How to Control Search Engine Robots

Posted by Michael Rock | SEO Consultation | Wednesday 13 September 2006 3:35 pm

Michael Rock

How to Control Search Engine Robots

Wouldn’t it be nice to be able to leave some code in your web site to tell the search engine spider crawlers to make your site number one? Unfortunately a robots.txt file or robots meta tag won’t do that, but they can help the crawlers to index your site better and block out the unwanted ones.

First a little definition explaining:

Search Engine Spiders or Crawlers - A web crawler (also known as web spider) is a program which browses the World Wide Web in a methodical, automated manner. Web crawlers are mainly used to create a copy of all the visited pages for later processing by a search engine that will index the downloaded pages to provide fast searches.

A web crawler is one type of bot, or software agent. In general, it starts with a list of URLs to visit. As it visits these URLs, it identifies all the hyperlinks in the page and adds them to the list of URLs to visit, recursively browsing the Web according to a set of policies.

Robots.txt - The robots exclusion standard or robots.txt protocol is a convention to prevent well-behaved web spiders and other web robots from accessing all or part of a web site. The information specifying the parts that should not be accessed is specified in a file called robots.txt in the top-level directory of the web site.

The robots.txt protocol is purely advisory, and relies on the cooperation of the web robot, so that marking an area of your site out of bounds with robots.txt does not guarantee privacy. Many web site administrators have been caught out trying to use the robots file to make private parts of a web site invisible to the rest of the world. However the file is necessarily publicly available and is easily checked by anyone with a web browser.

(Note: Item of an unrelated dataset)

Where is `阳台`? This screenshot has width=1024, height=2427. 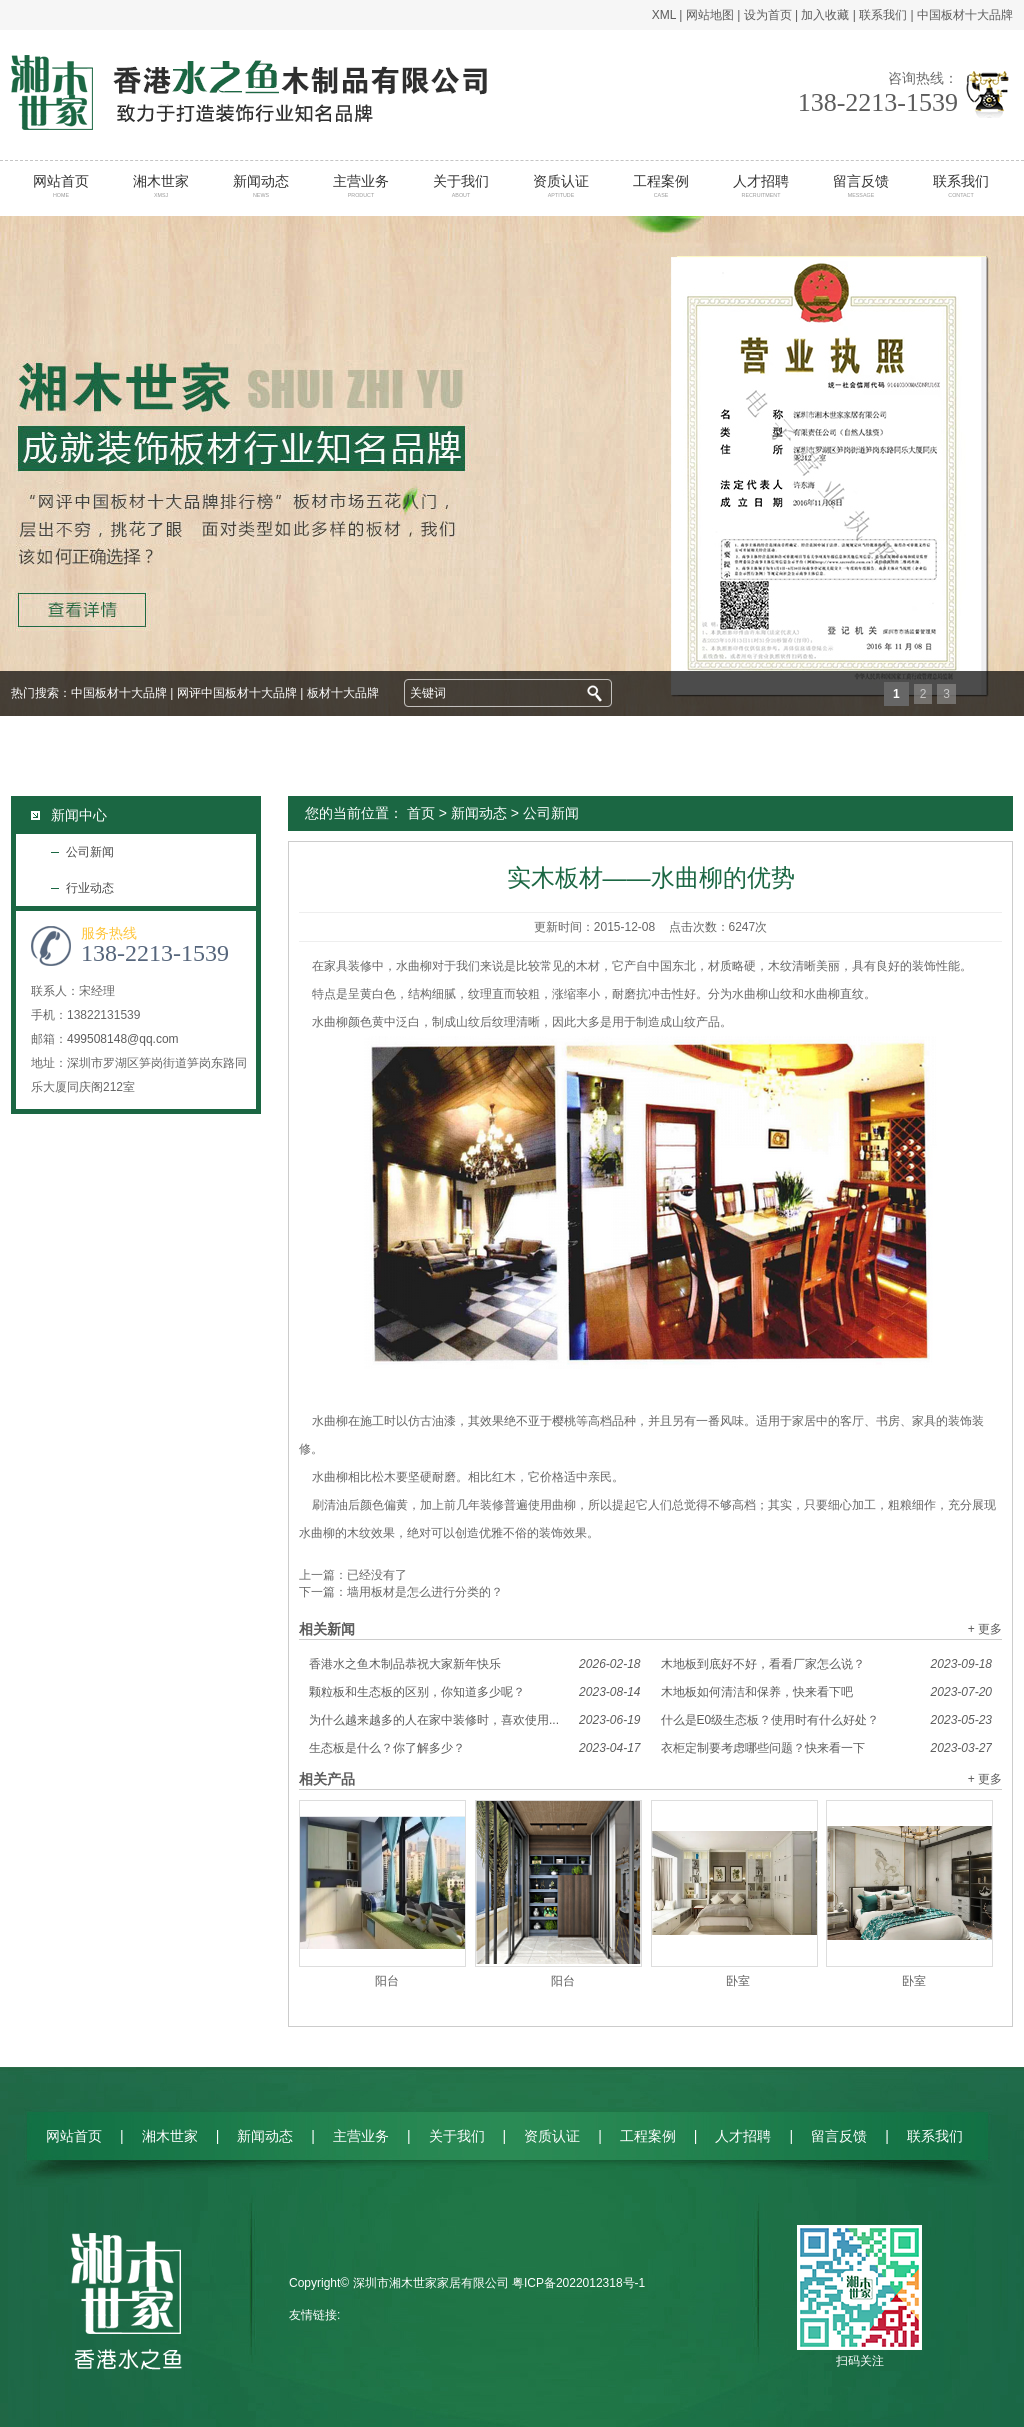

The robots.txt patterns are matched by simple substring comparisons, so care should be taken to make sure that patterns matching directories have the final ‘/’ character appended: otherwise all files with names starting with that substring will match, rather than just those in the directory intended.

Meta Tag - Meta tags are used to provide structured data about data.

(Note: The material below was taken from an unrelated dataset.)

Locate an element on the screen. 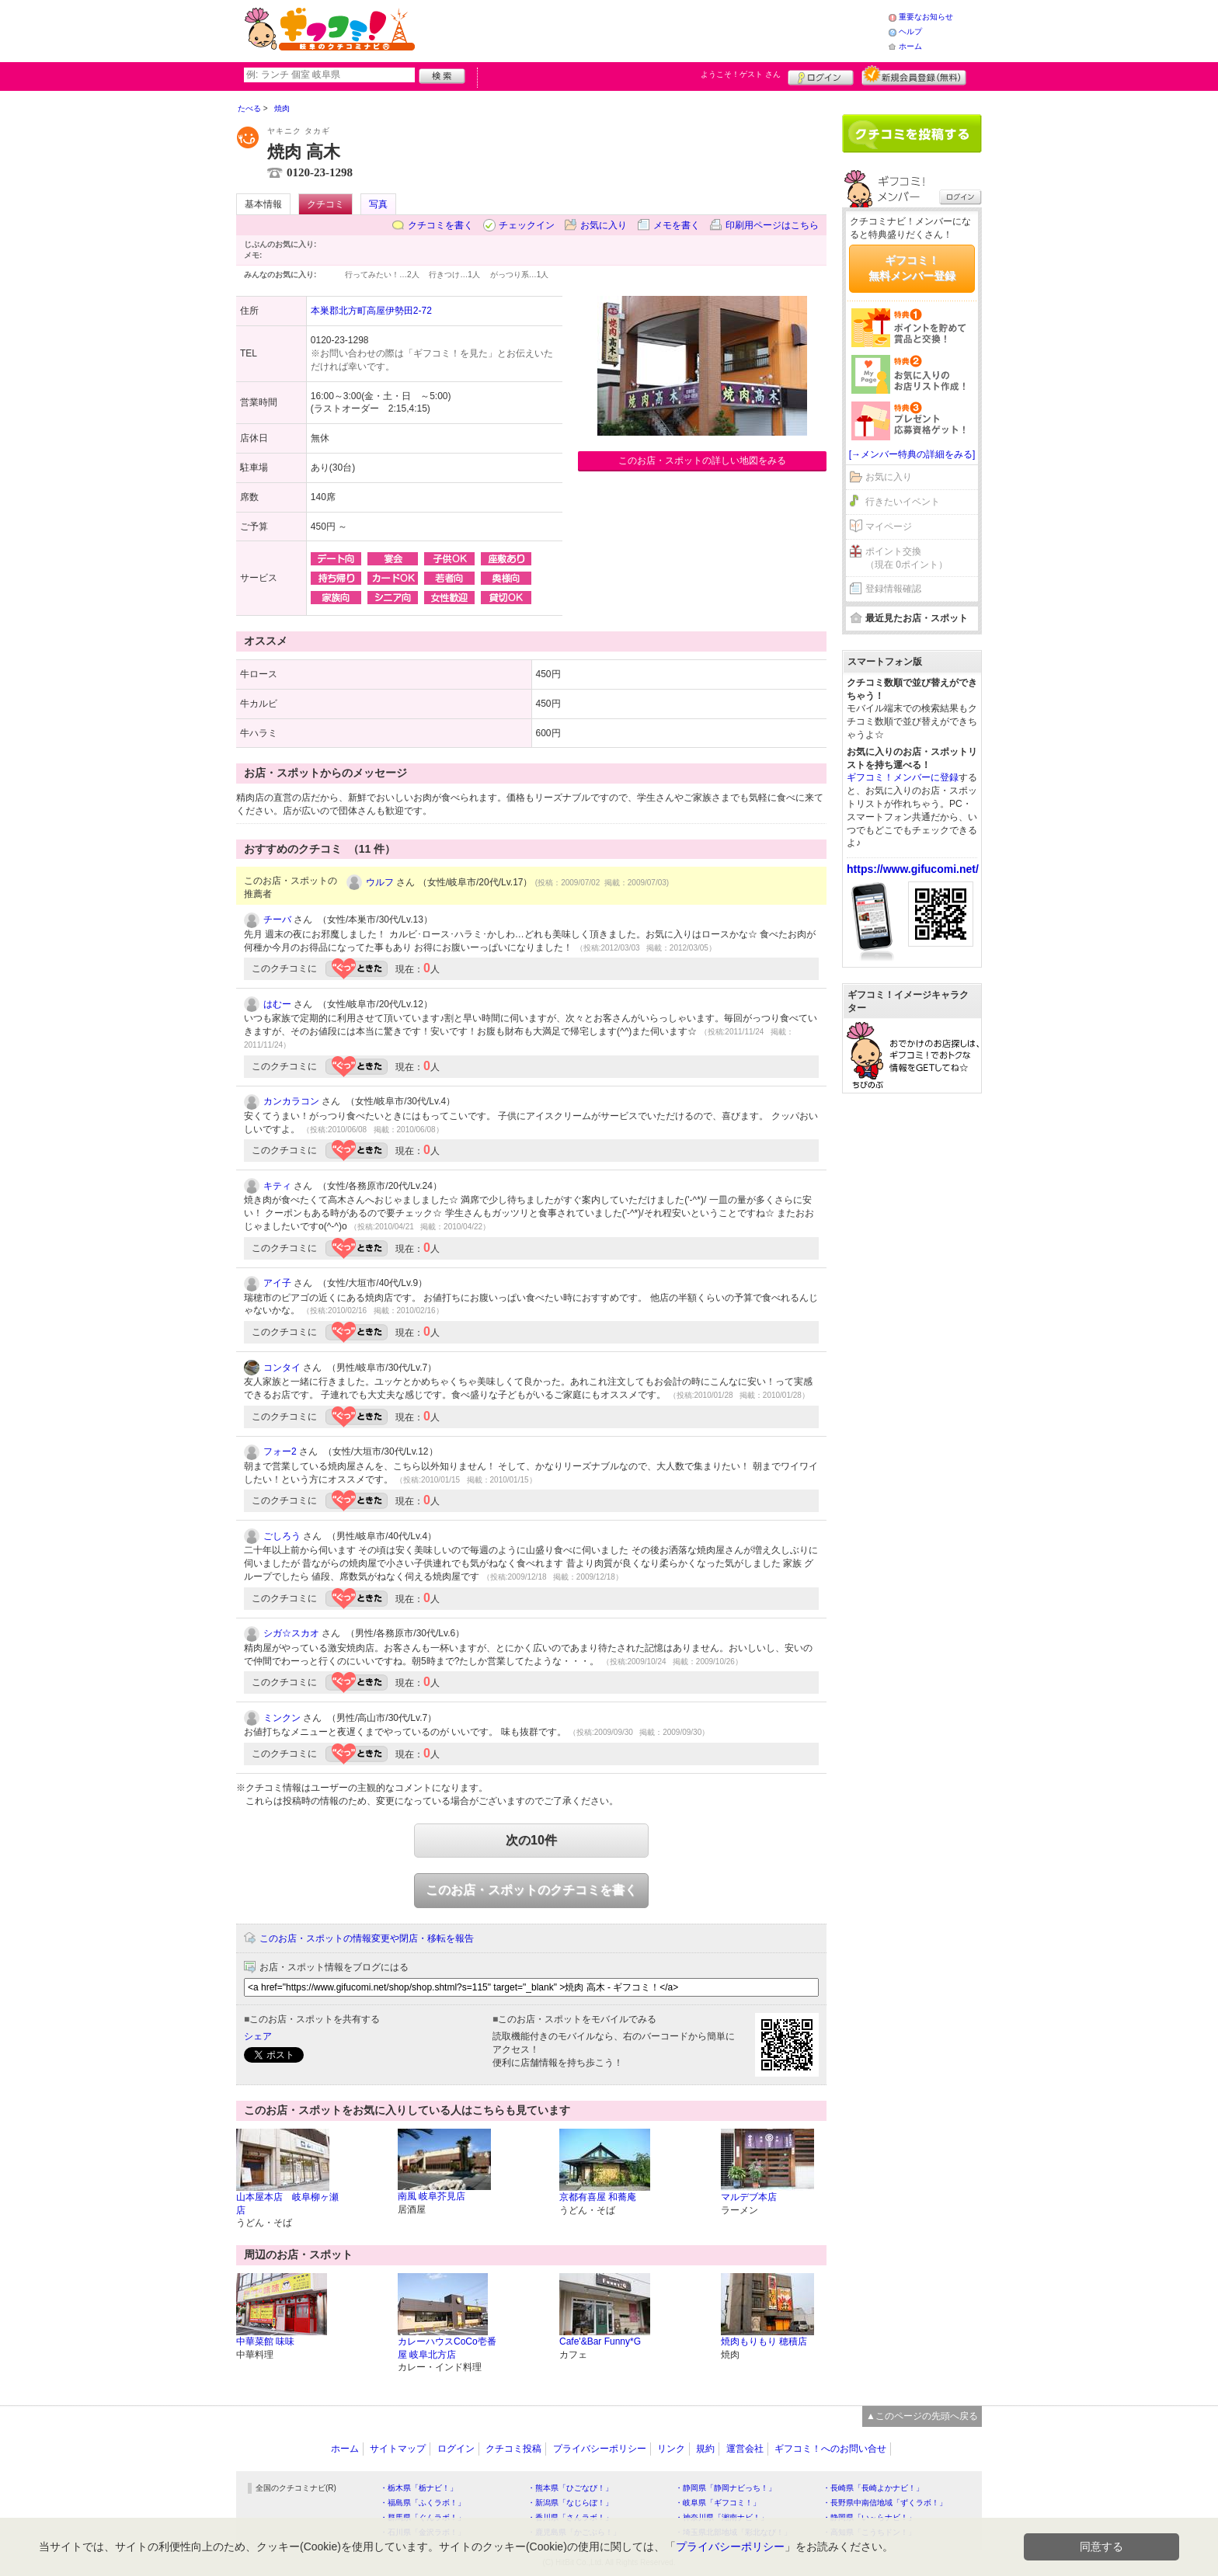  はむー is located at coordinates (277, 1004).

In the early 2000s, search engines veered away from reliance on Meta tags, as many web sites used inappropriate keywords, or were keywords stuffing to obtain any and all traffic possible.

Some search engines, however, still take Meta tags into some consideration when delivering results. In recent years, search engines have become smarter, penalizing web sites that are cheating (by repeating the same keyword several times to get a boost in the search ranking). Instead of going up rankings, these web sites will go down in rankings or, on some search engines, will be kicked off of the search engine completely.

Index a site - The act of ‘crawling’ your site and gathering information.

How can the robots.txt file and Meta tag help you?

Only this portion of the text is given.